A NASA spacecraft that studied lunar dust vaporized into its own cloud of dust when it hit the Moon, as planned, in a mission-ending impact on 17 April. Launched last September, the Lunar Atmosphere and Dust Environment Explorer (LADEE) finished its primary mission in March. In early April, on an extended mission, it made close passes as low as 2 kilometres above the surface, gathering data on more than 100 low-elevation orbits. Mission controllers deliberately crashed it to avoid the chance that, left alone, it might crash and contaminate historic locations such as the Apollo landing sites.
During its lifetime, LADEE made the best measurements yet of the dust generated when tiny meteorites bombard the surface. It is still hunting the mystery of a horizon glow seen by Apollo astronauts. It also carried a test for future laser communications between spacecraft and Earth.

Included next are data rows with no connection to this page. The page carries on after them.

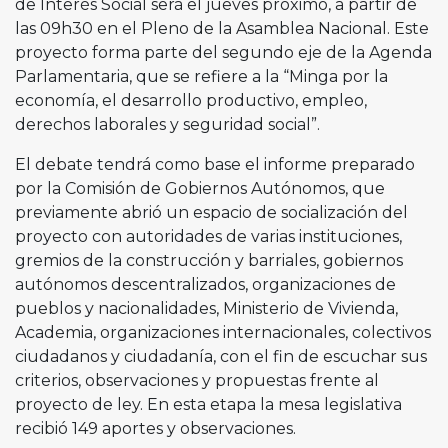
de Interés Social será el jueves próximo, a partir de
las 09h30 en el Pleno de la Asamblea Nacional. Este
proyecto forma parte del segundo eje de la Agenda
Parlamentaria, que se refiere a la “Minga por la
economía, el desarrollo productivo, empleo,
derechos laborales y seguridad social”.
El debate tendrá como base el informe preparado
por la Comisión de Gobiernos Autónomos, que
previamente abrió un espacio de socialización del
proyecto con autoridades de varias instituciones,
gremios de la construcción y barriales, gobiernos
autónomos descentralizados, organizaciones de
pueblos y nacionalidades, Ministerio de Vivienda,
Academia, organizaciones internacionales, colectivos
ciudadanos y ciudadanía, con el fin de escuchar sus
criterios, observaciones y propuestas frente al
proyecto de ley. En esta etapa la mesa legislativa
recibió 149 aportes y observaciones.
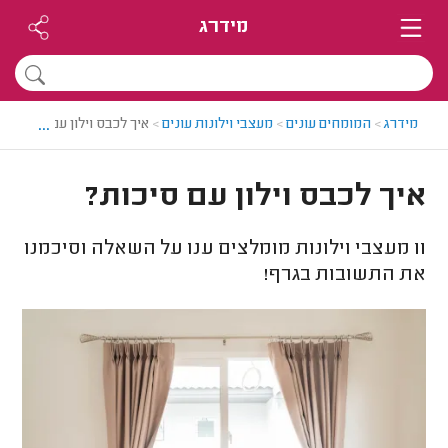
מידרג
...
מידרג
>
המומחים עונים
>
מעצבי וילונות עונים
>
איך לכבס וילון עם סיכות?
איך לכבס וילון עם סיכות?
11
מעצבי וילונות מומלצים ענו על השאלה וסיכמנו
את התשובות בגרף!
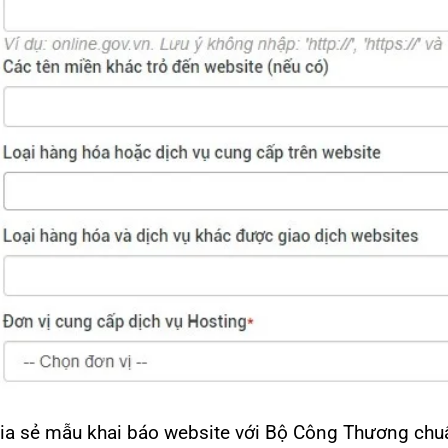
ia sẻ mẫu khai báo website với Bộ Công Thương chu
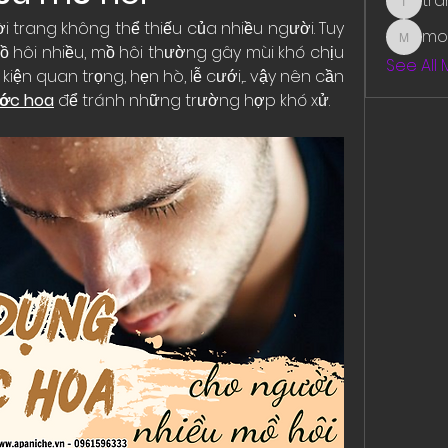
tr
traman
i trang không thể thiếu của nhiều người. Tuy 
mo
mounit
 hôi nhiều, mồ hôi thường gây mùi khó chịu 
See All
iện quan trọng, hẹn hò, lễ cưới,... vậy nên cần 
ớc hoa
 để tránh những trường hợp khó xử.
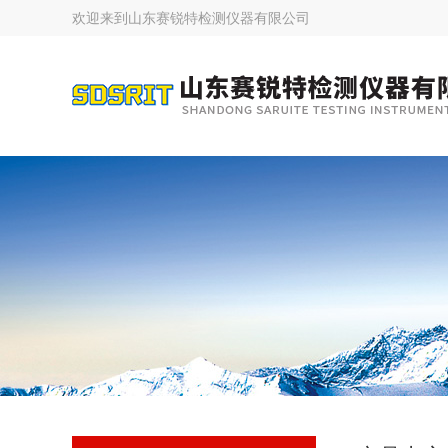
欢迎来到
山东赛锐特检测仪器有限公司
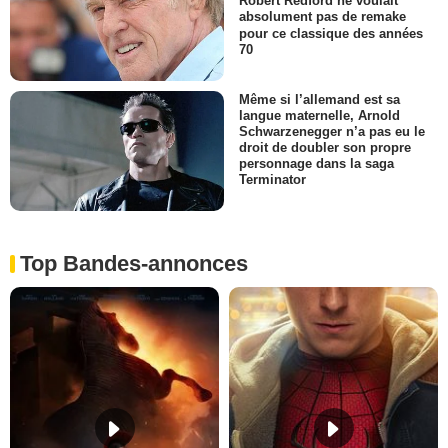
Robert Redford ne voulait
absolument pas de remake
pour ce classique des années
70
Même si l’allemand est sa
langue maternelle, Arnold
Schwarzenegger n’a pas eu le
droit de doubler son propre
personnage dans la saga
Terminator
Top Bandes-annonces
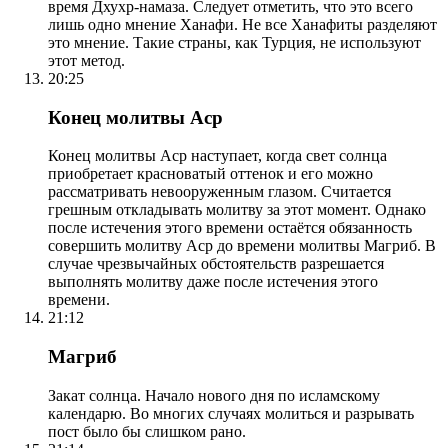
время Дхухр-намаза. Следует отметить, что это всего
лишь одно мнение Ханафи. Не все Ханафиты разделяют
это мнение. Такие страны, как Турция, не используют
этот метод.
20:25
Конец молитвы Аср
Конец молитвы Аср наступает, когда свет солнца
приобретает красноватый оттенок и его можно
рассматривать невооруженным глазом. Считается
грешным откладывать молитву за этот момент. Однако
после истечения этого времени остаётся обязанность
совершить молитву Аср до времени молитвы Магриб. В
случае чрезвычайных обстоятельств разрешается
выполнять молитву даже после истечения этого
времени.
21:12
Магриб
Закат солнца. Начало нового дня по исламскому
календарю. Во многих случаях молиться и разрывать
пост было бы слишком рано.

In its final days the probe unexpectedly survived the cold and dark of a total lunar eclipse on 15 April. Just before the eclipse, NASA had the spacecraft perform a final engine burn that determined the crash trajectory. LADEE normally coped with just one hour of darkness every time it looped behind the Moon. The eclipse put it into darkness for some four hours, potentially jeopardizing the ability of its battery-powered heaters to keep the spacecraft from freezing to death. But the spacecraft survived.
NASA has been running a contest to predict the exact date and time of the LADEE impact, and this morning predicted there may be multiple winners. When it hit, the probe was travelling about three times as fast as a rifle bullet. In the coming months the Lunar Reconnaissance Orbiter will take pictures of the crash site, which engineers are still determining.